Emotional abuse has the following components:

  • Indirectness; the “rules” are never overt and declared. These “rules” are subject to change and are decided entirely by the perpetrator for the benefit of the perpetrator and imposed upon the victim.
  • A violation of power on one or more levels—fairness and/or the humanity of the victim is not a factor.
  • Manipulative, exploitative; communication is one-way, occluded, subject to various interpretations; the final arbitrator of the interpretation is always the perpetrator.
  • The relationship overwhelmingly serves only the perpetrator.

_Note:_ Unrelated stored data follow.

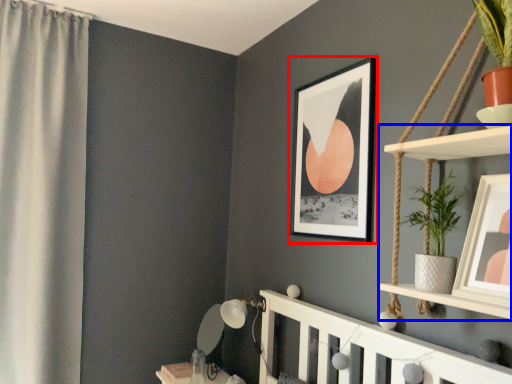 Question: Which object appears closest to the camera in this image, picture frame (highlighted by a red box) or shelf (highlighted by a blue box)?

Choices:
 (A) picture frame
 (B) shelf

Answer: (B) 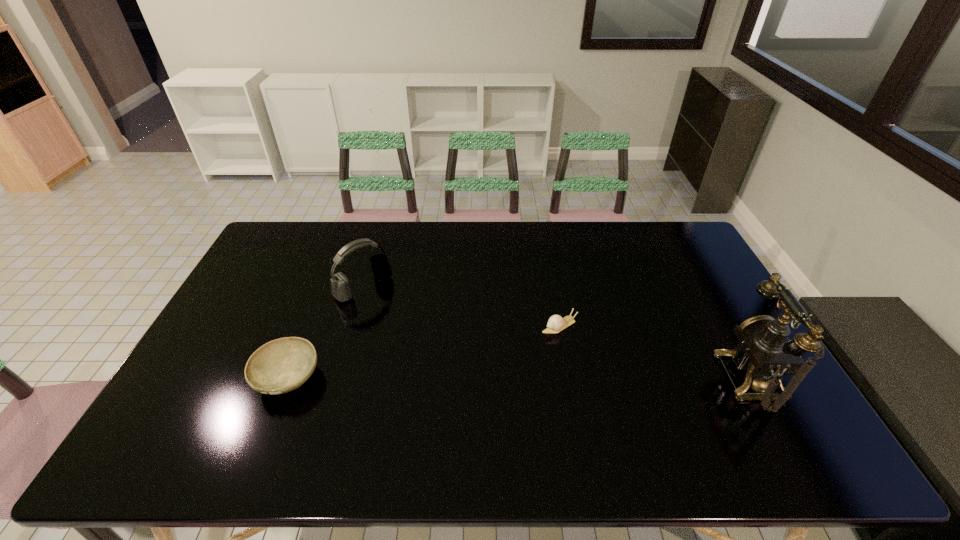 Image resolution: width=960 pixels, height=540 pixels. In order to click on vacant space located 0.080m on the headband of the headset in this screenshot , I will do `click(393, 314)`.

Where is `vacant space located on the shell of the shortest object`? This screenshot has height=540, width=960. vacant space located on the shell of the shortest object is located at coordinates (442, 396).

You are a GUI agent. You are given a task and a screenshot of the screen. Output one action in this format:
    pyautogui.click(x=<x>, y=<y>)
    Task: Click on the vacant space located on the shell of the shortest object
    
    Given the screenshot: What is the action you would take?
    pyautogui.click(x=507, y=355)

This screenshot has height=540, width=960. In order to click on free space located on the shell of the shortest object in this screenshot , I will do `click(438, 398)`.

The width and height of the screenshot is (960, 540). Find the location of `bowl situated at the near edge`. bowl situated at the near edge is located at coordinates (282, 365).

At what (x,y) coordinates should I click in order to perform the action: click on telephone located in the near edge section of the desktop. Please return your answer as a coordinate pair (x, y). Looking at the image, I should click on (765, 352).

I want to click on object that is at the right edge, so click(765, 352).

Image resolution: width=960 pixels, height=540 pixels. What are the coordinates of `object situated at the near right corner` in the screenshot? It's located at (765, 352).

Image resolution: width=960 pixels, height=540 pixels. What are the coordinates of `vacant space at the far edge of the desktop` in the screenshot? It's located at [615, 251].

Identify the location of free region at the near edge of the desktop. The width and height of the screenshot is (960, 540). (502, 409). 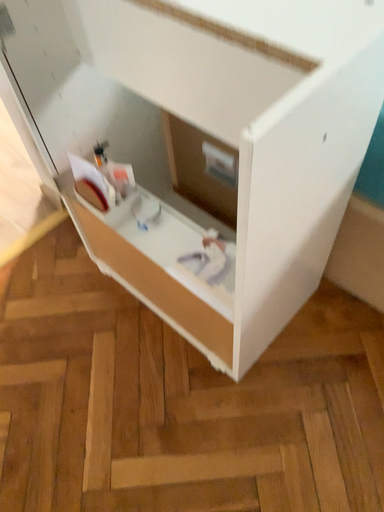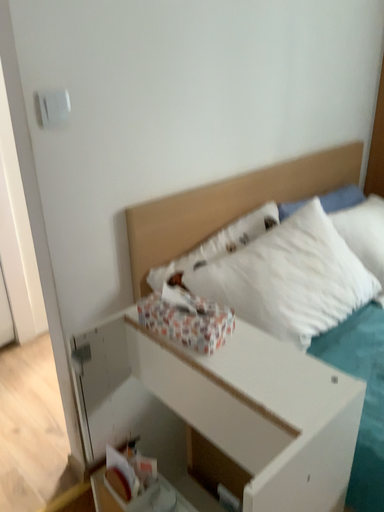 Question: Which way did the camera rotate in the video?

Choices:
 (A) rotated downward
 (B) rotated upward

Answer: (B) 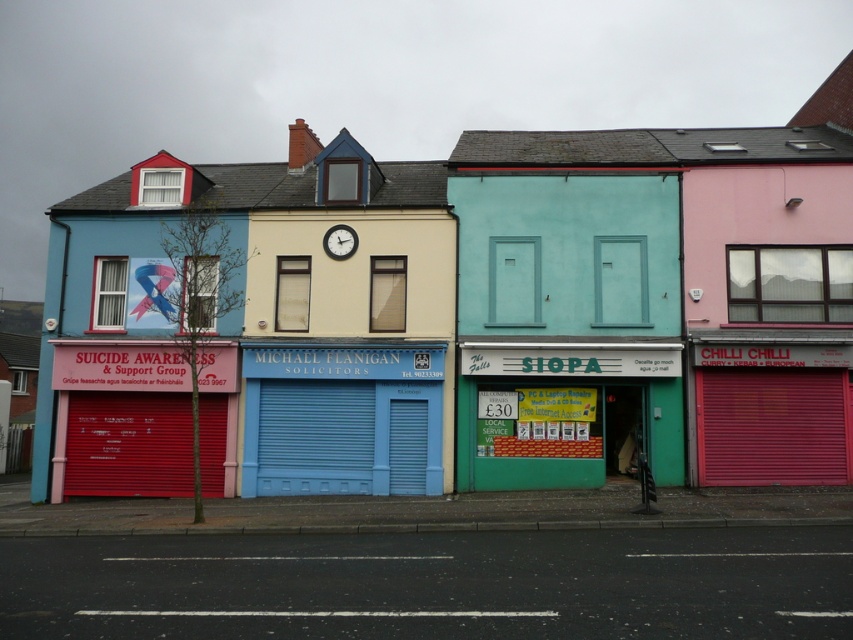 Does point (190, 296) come closer to viewer compared to point (283, 294)?

That is True.

Which is in front, point (213, 301) or point (277, 328)?

Point (277, 328) is in front.

You are a GUI agent. You are given a task and a screenshot of the screen. Output one action in this format:
    pyautogui.click(x=<x>, y=<y>)
    Task: Click on the matte plastic shutter at center
    
    Given the screenshot: What is the action you would take?
    pyautogui.click(x=199, y=292)

Does matte red garage door at right come in front of green matte door at center?

That is True.

What do you see at coordinates (772, 426) in the screenshot? Image resolution: width=853 pixels, height=640 pixels. I see `matte red garage door at right` at bounding box center [772, 426].

Find the location of a particular element. Image resolution: width=853 pixels, height=640 pixels. matte red garage door at right is located at coordinates coord(772,426).

Does point (595, 285) come closer to viewer compared to point (352, 198)?

Yes, it is in front of point (352, 198).

Between green matte door at center and blue painted shutter at center, which one is positioned lower?

Positioned lower is green matte door at center.

Is point (596, 248) more distant than point (354, 189)?

No, it is not.

Where is `green matte door at center`? The width and height of the screenshot is (853, 640). green matte door at center is located at coordinates (619, 280).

Diminished and/or withheld emotional intimacy has an element of emotional abuse. When emotional closeness is offered and then retracted; becomes increasingly less intimate and/or less often; used as a manipulation to determine the recipient's behavior; emotional abuse is at hand.

When one party gains at the expense of the other in a relationship, emotional abuse is occurring.

There is the faint reverberation of the Grail Question from the Grail Legends: Whom does the Grail serve? It took Percival many years to rediscover the Grail Castle and ask the correct question. Now that psychology is positioned to drop therapeutic neutrality and to pose this question in relational therapies: Whom does this relationship serve? No more rigid neutrality that further victimizes the victims and covertly condones, even encourages, the perpetrators.

Maybe the timing is ripe for the question to be posed—maybe it is time for therapists (especially), theologians and philosophers to ask: Whom does this relationship serve?

Perhaps the healing will begin, and many relational wastelands become fertile again. Perhaps.